In the entries below, find each line with the word "должны" and return it.

DATA FOR THIS EXERCISE:
====================

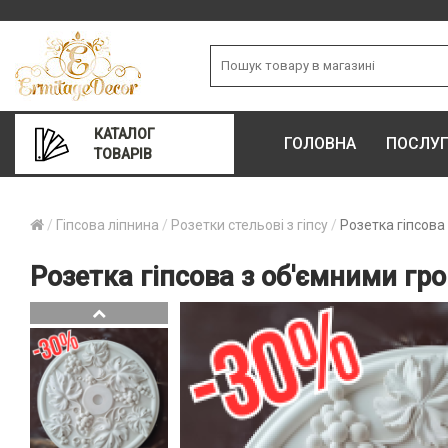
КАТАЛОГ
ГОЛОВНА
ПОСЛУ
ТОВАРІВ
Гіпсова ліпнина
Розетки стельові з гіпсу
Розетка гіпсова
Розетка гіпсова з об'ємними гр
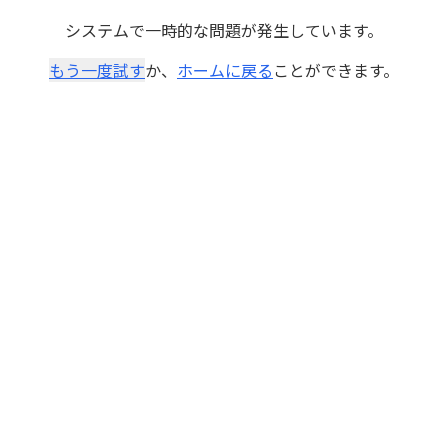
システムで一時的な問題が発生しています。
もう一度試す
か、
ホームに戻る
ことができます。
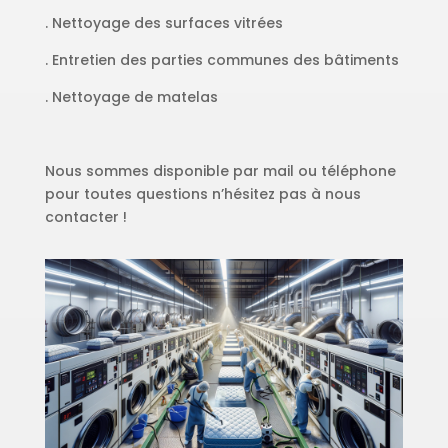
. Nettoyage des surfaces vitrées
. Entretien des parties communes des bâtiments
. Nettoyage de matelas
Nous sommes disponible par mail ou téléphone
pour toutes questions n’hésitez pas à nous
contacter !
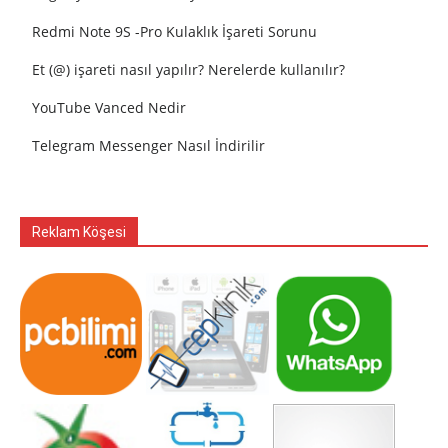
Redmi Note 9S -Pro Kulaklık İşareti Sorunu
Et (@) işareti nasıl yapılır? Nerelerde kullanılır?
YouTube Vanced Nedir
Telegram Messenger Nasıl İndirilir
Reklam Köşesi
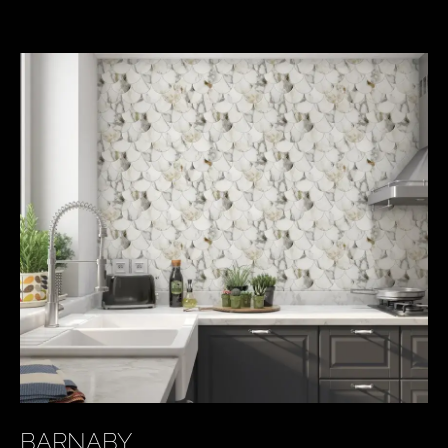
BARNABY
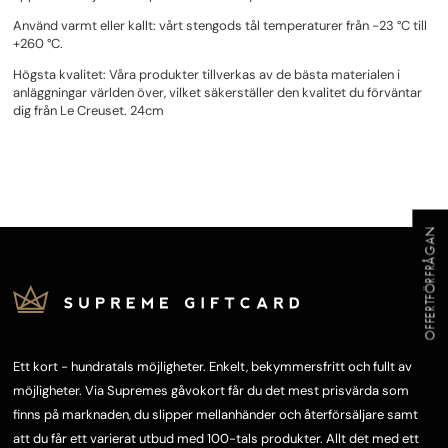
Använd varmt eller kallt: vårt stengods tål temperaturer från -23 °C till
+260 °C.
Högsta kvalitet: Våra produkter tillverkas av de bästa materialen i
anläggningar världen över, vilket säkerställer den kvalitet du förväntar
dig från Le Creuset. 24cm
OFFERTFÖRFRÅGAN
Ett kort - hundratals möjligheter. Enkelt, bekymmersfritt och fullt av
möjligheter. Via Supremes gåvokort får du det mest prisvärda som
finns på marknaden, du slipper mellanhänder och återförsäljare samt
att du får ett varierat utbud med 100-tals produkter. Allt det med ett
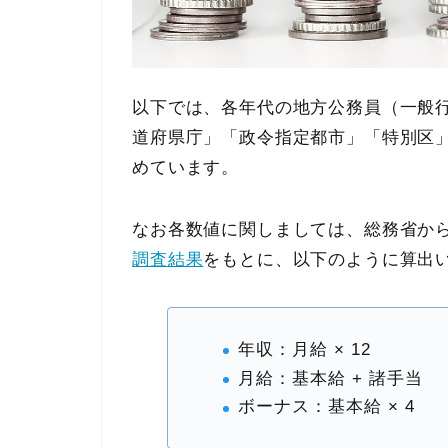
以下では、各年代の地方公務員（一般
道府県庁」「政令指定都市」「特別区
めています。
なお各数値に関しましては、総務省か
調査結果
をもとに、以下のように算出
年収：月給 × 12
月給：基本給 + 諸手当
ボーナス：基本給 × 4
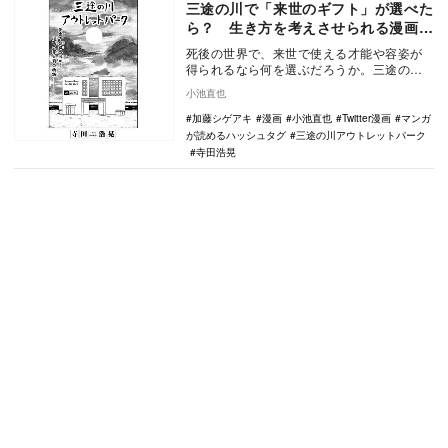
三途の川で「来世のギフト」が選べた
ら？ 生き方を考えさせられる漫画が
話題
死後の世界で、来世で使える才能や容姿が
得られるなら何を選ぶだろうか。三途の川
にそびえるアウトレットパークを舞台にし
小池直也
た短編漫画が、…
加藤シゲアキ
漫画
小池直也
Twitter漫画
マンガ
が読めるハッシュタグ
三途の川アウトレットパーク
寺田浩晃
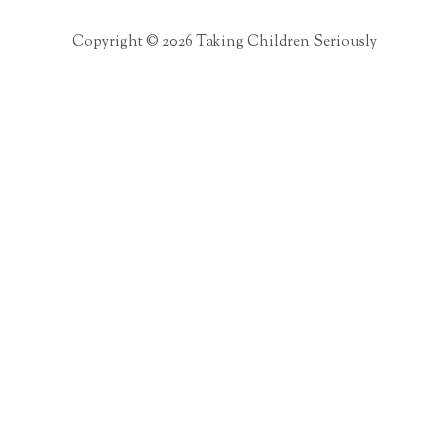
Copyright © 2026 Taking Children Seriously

====================

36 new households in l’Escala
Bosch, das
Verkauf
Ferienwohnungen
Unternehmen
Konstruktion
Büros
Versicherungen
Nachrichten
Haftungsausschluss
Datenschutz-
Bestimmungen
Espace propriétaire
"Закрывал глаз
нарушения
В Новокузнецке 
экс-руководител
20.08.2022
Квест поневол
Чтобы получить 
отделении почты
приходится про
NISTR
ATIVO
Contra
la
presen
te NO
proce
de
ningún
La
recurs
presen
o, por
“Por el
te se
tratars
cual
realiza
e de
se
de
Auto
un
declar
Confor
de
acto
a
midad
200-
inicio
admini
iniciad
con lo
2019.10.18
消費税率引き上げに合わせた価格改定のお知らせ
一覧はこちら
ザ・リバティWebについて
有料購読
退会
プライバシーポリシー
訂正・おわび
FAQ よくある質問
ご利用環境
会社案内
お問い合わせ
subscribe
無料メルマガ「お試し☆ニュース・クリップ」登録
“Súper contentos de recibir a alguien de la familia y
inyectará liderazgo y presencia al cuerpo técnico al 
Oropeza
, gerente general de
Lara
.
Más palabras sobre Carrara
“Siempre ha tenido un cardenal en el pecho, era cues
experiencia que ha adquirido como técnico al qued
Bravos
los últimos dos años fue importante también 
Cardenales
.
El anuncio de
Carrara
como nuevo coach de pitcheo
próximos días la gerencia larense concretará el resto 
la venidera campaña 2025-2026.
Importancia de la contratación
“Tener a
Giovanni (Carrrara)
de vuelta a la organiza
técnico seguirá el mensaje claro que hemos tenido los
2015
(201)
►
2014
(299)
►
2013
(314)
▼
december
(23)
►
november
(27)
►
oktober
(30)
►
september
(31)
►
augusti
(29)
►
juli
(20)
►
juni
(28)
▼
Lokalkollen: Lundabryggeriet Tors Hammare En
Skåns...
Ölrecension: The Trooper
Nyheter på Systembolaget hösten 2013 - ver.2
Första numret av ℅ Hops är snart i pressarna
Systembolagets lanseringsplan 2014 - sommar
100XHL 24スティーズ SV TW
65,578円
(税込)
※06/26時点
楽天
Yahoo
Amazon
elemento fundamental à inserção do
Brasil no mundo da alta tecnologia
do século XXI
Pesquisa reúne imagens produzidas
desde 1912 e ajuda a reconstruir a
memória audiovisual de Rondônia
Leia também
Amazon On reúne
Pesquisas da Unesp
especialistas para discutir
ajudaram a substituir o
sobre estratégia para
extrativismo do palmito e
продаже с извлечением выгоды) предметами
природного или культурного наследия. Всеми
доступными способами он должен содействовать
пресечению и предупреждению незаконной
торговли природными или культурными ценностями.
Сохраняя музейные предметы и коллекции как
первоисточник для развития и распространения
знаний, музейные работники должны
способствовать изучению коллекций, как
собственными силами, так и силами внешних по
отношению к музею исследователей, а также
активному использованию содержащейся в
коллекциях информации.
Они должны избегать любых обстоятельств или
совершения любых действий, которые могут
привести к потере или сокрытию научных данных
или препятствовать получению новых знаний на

====================

EXERCISE OUTPUT:
знаний, музейные работники должны
Они должны избегать любых обстоятельств или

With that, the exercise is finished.